:: Records for the exercise ::

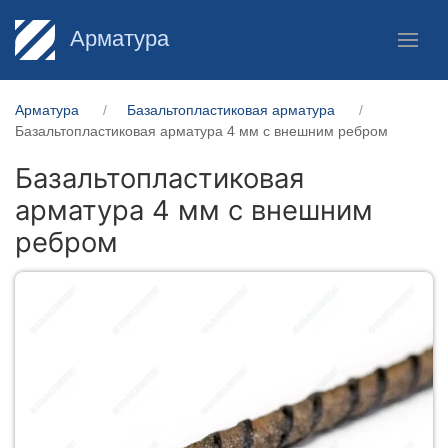
Арматура
Арматура
Базальтопластиковая арматура
Базальтопластиковая арматура 4 мм с внешним ребром
Базальтопластиковая
арматура 4 мм с внешним
ребром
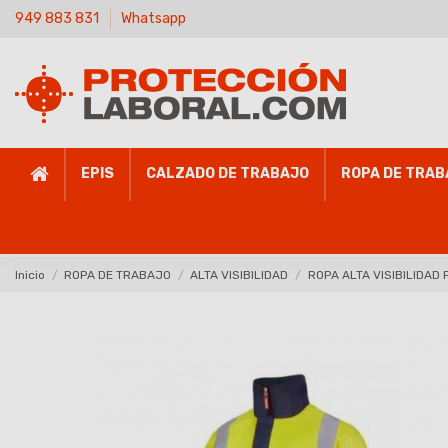
949 883 831
Whatsapp
EPIS
CALZADO DE TRABAJO
ROPA DE TRAB
Inicio
ROPA DE TRABAJO
ALTA VISIBILIDAD
ROPA ALTA VISIBILIDAD 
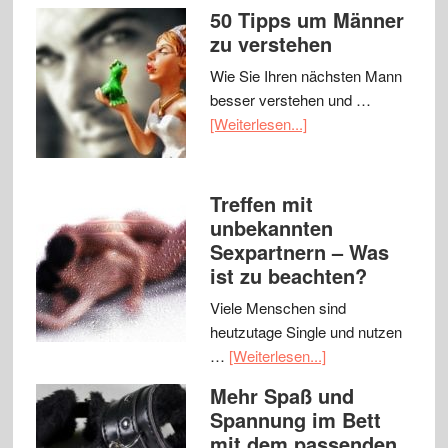
50 Tipps um Männer
zu verstehen
Wie Sie Ihren nächsten Mann
besser verstehen und …
[Weiterlesen...]
Treffen mit
unbekannten
Sexpartnern – Was
ist zu beachten?
Viele Menschen sind
heutzutage Single und nutzen
…
[Weiterlesen...]
Mehr Spaß und
Spannung im Bett
mit dem passenden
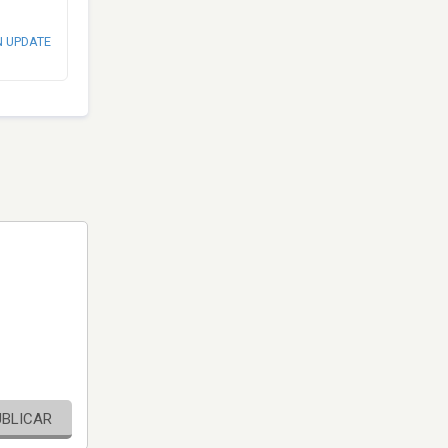
N UPDATE
UBLICAR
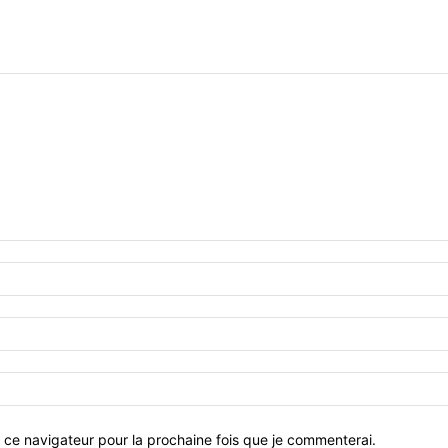
 ce navigateur pour la prochaine fois que je commenterai.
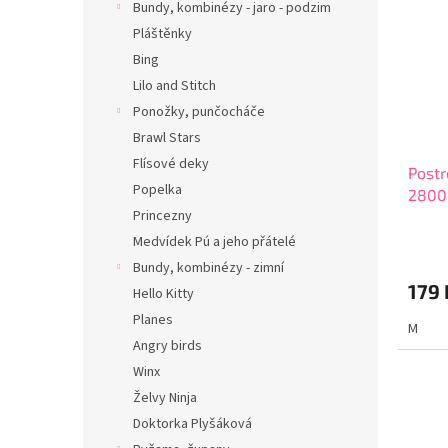
Bundy, kombinézy - jaro - podzim
Pláštěnky
Bing
Lilo and Stitch
Ponožky, punčocháče
Brawl Stars
Flísové deky
Postr
Popelka
2800
Princezny
Medvídek Pú a jeho přátelé
Bundy, kombinézy - zimní
179 
Hello Kitty
Planes
M
Angry birds
Winx
Želvy Ninja
Doktorka Plyšáková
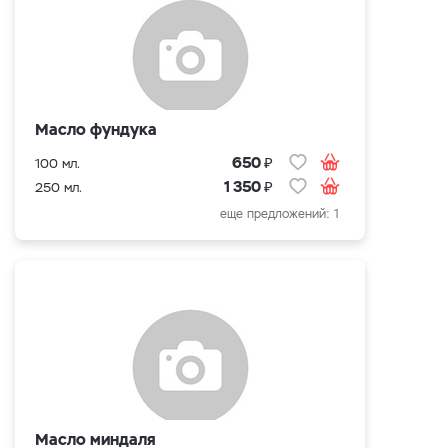
Масло фундука
₽
650
100 мл.
₽
1 350
250 мл.
еще предложений: 1
Масло миндаля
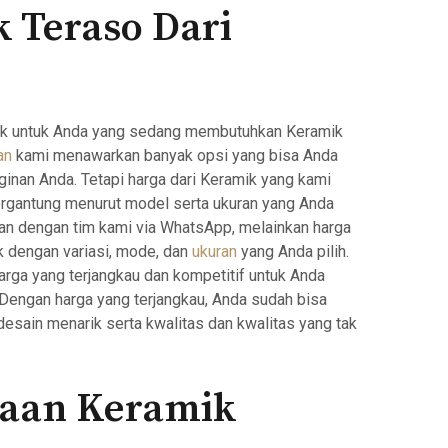
 Teraso Dari
rbaik untuk Anda yang sedang membutuhkan Keramik
an
kami menawarkan banyak opsi yang bisa Anda
ginan Anda. Tetapi harga dari Keramik yang kami
tergantung menurut model serta ukuran yang Anda
ikan dengan tim kami via WhatsApp, melainkan harga
k dengan variasi, mode, dan
ukuran
yang Anda pilih.
rga yang terjangkau dan kompetitif untuk Anda
 Dengan harga yang terjangkau, Anda sudah bisa
esain menarik serta kwalitas dan kwalitas yang tak
kaan Keramik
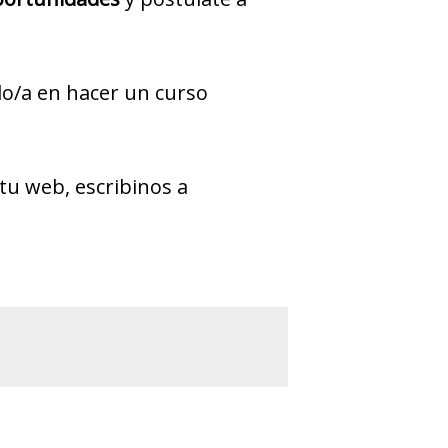
ado/a en hacer un curso
tu web, escribinos a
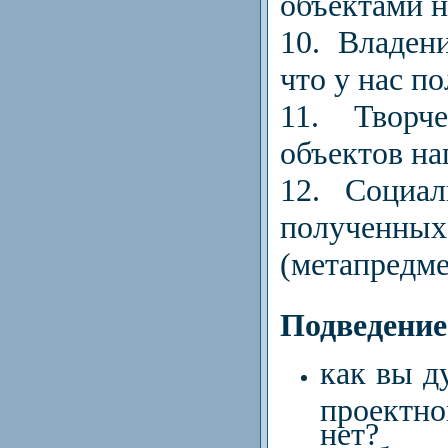
объектами н
10. Владен
что у нас по
11. Творч
объектов на
12. Социал
получе
(метапредме
Подведение
как вы д
проектно
нет?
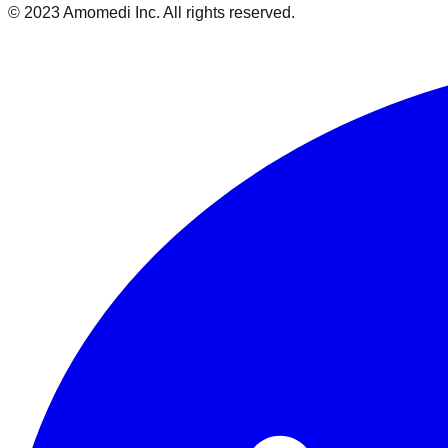
© 2023 Amomedi Inc. All rights reserved.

:::

### What you need to do
What you return must match the lines from the top of the data through the line with "Mehr Spaß und" exactly, with the pictures removed.

### Written solution
Арматура
Арматура
Базальтопластиковая арматура
Базальтопластиковая арматура 4 мм с внешним ребром
Базальтопластиковая
арматура 4 мм с внешним
ребром
949 883 831
Whatsapp
EPIS
CALZADO DE TRABAJO
ROPA DE TRAB
Inicio
ROPA DE TRABAJO
ALTA VISIBILIDAD
ROPA ALTA VISIBILIDAD 
50 Tipps um Männer
zu verstehen
Wie Sie Ihren nächsten Mann
besser verstehen und …
[Weiterlesen...]
Treffen mit
unbekannten
Sexpartnern – Was
ist zu beachten?
Viele Menschen sind
heutzutage Single und nutzen
…
[Weiterlesen...]
Mehr Spaß und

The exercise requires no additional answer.